One of the real ironies about culture warriors is that each side tends to fail in the same ways they accuse their opposition of failing. In other words, don’t accuse a conservative of being ignorant if you have made zero effort to read up on the conservative arguments you’re challenging. Don’t accuse opponents of being bigoted if you are suspicious of them because of the church they attend. Don’t blame them for all the bad things their party’s members do, if you don’t want to be blamed for every dumb thing liberal politicians do. Do unto others…

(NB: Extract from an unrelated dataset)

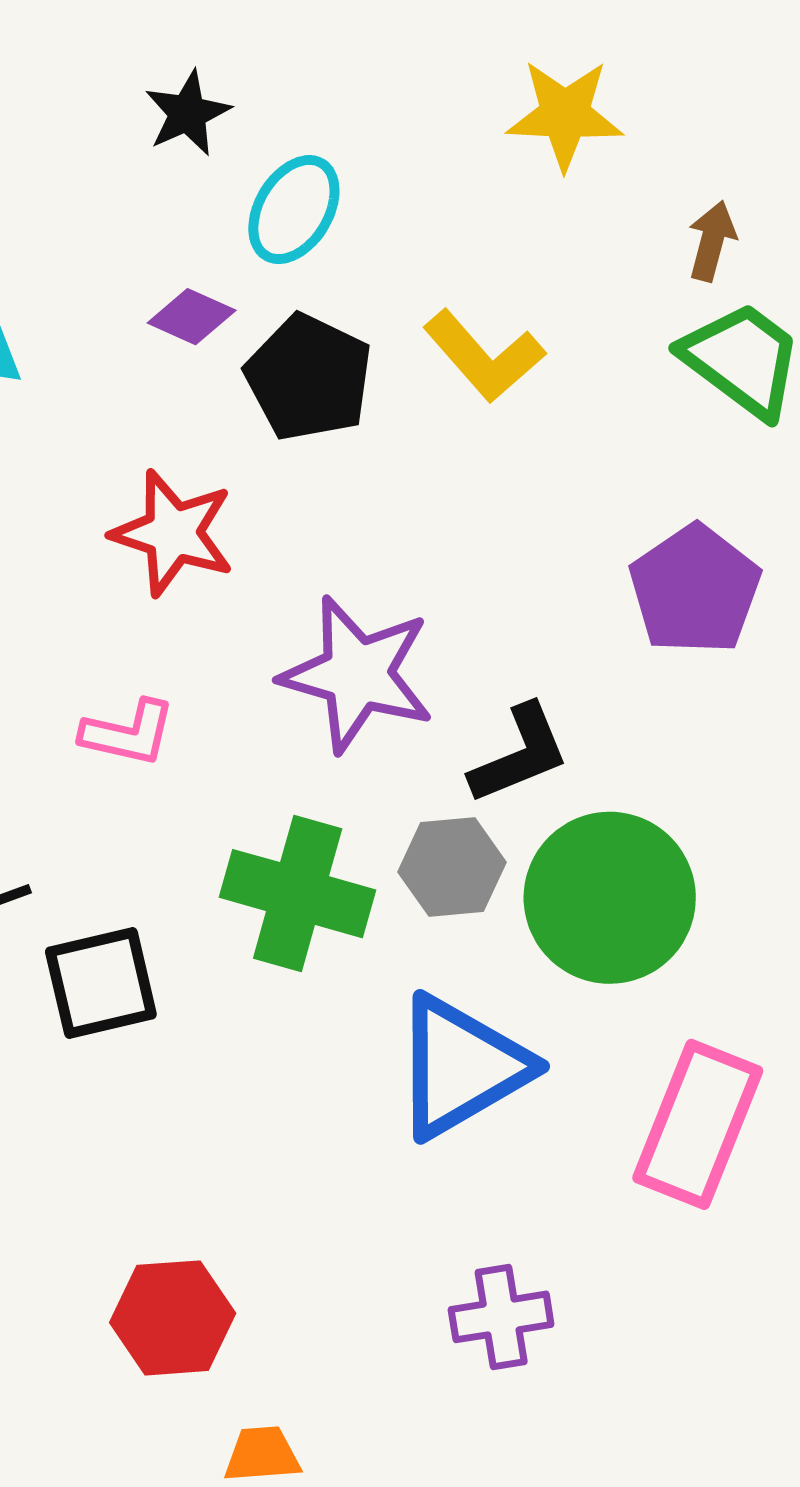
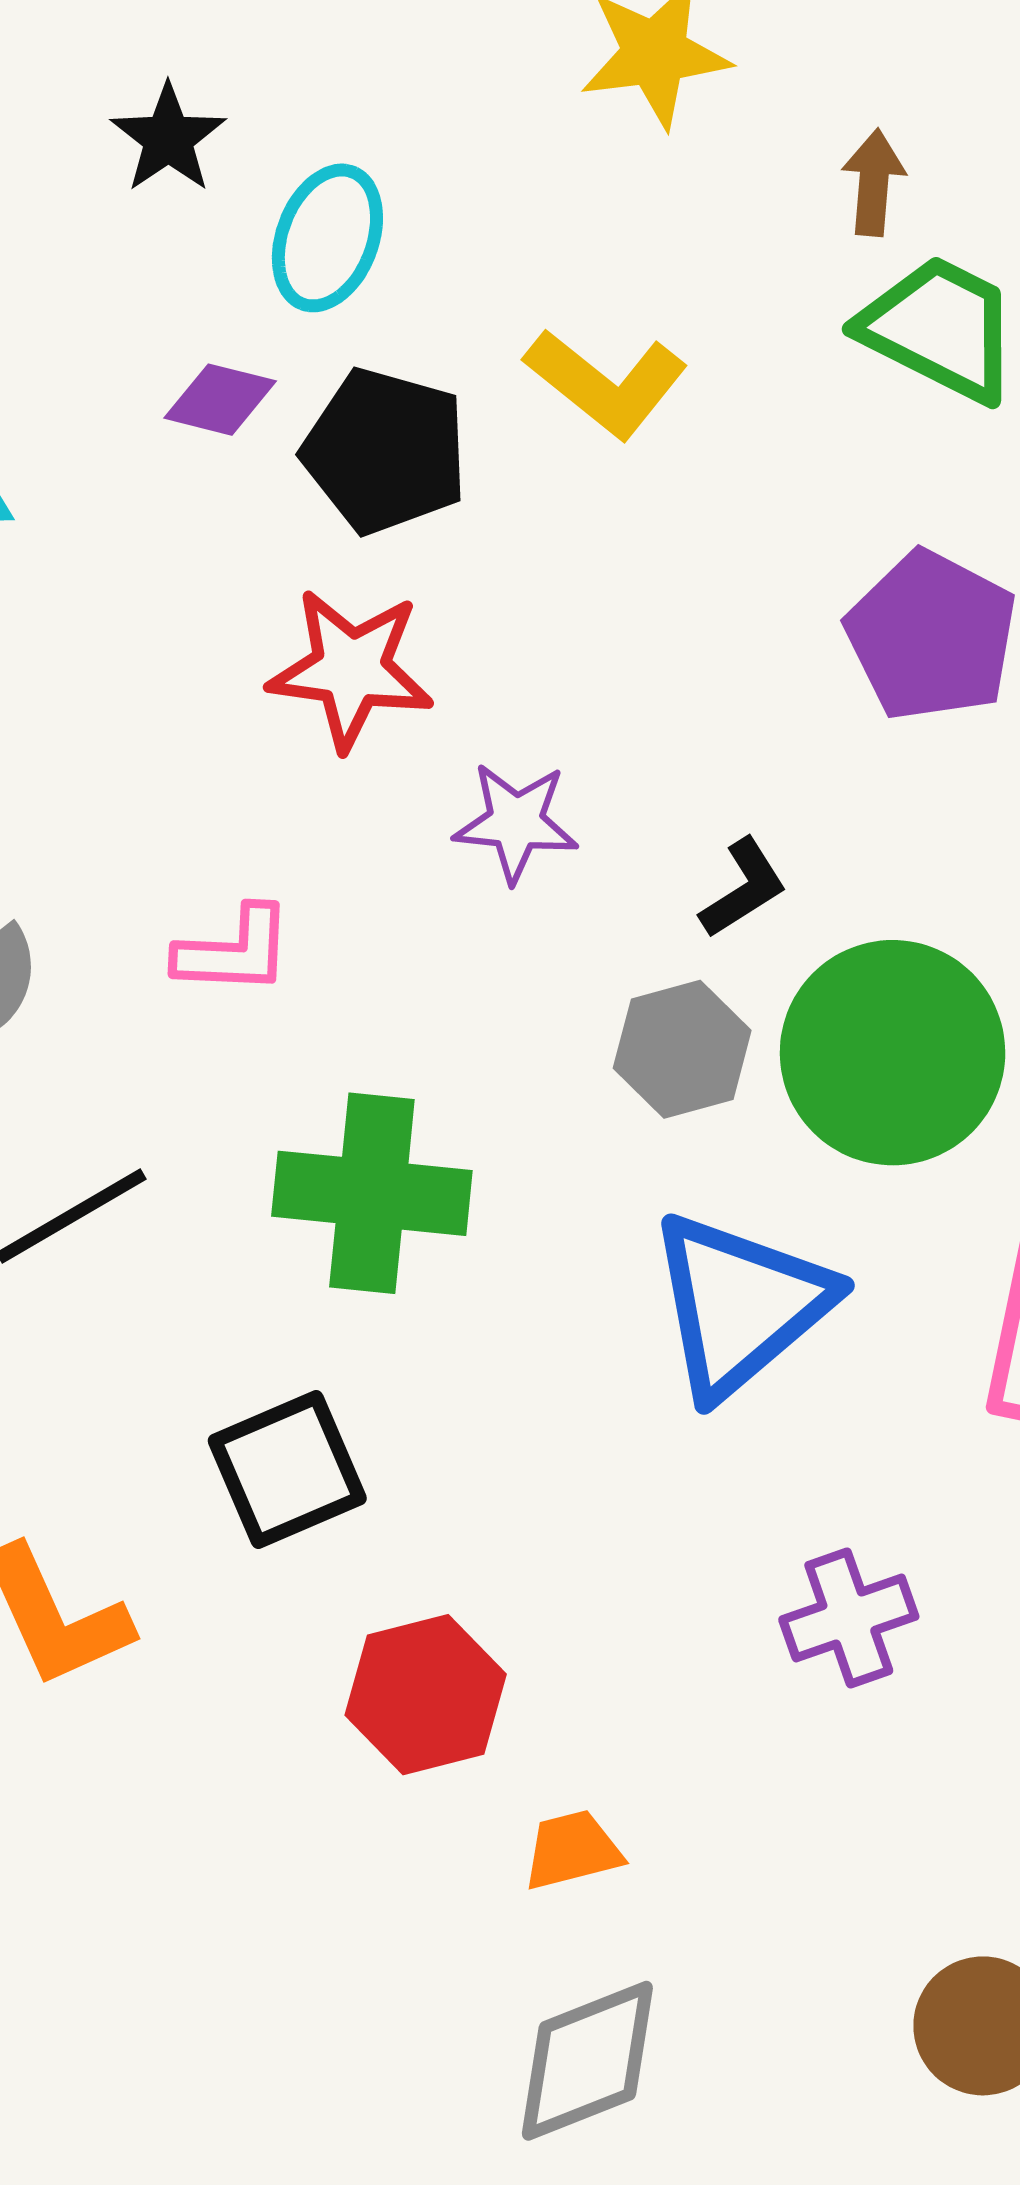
red star: (173, 533) -> (351, 669), moved
purple star: (357, 674) -> (516, 822), size x0.6
black L-shape: (520, 754) -> (743, 888), size x0.7
green cross: (298, 894) -> (372, 1193), moved
black square: (101, 983) -> (287, 1469), moved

Rule #7: Remember why all this matters.

To those tempted to disengage, to unfriend, to write off those who seem impervious to reason, remember this: These culture war conversations get so heated because at their core, they reflect something fundamental to our being. Those of us on the left feel deeply the pain of injustice toward our LGBTQ brothers and sisters, our friends and family of color, our friends and family lost to gun violence. We feel a deep responsibility to care for the poor, and to go to great lengths for peace and equality. We must also remember that those who disagree with us ground their views of God, of family and of morality in their deepest-held convictions. Ultimately, we should debate these issues on the grounds of public policy, not ad hominem attacks. And when the debate gets heated, call a time-out. Share a meal, change the subject and stay connected to argue another day. Minds do change. Hope remains. As Dr. King would say, “The arc of the moral universe is long, but it bends toward justice.”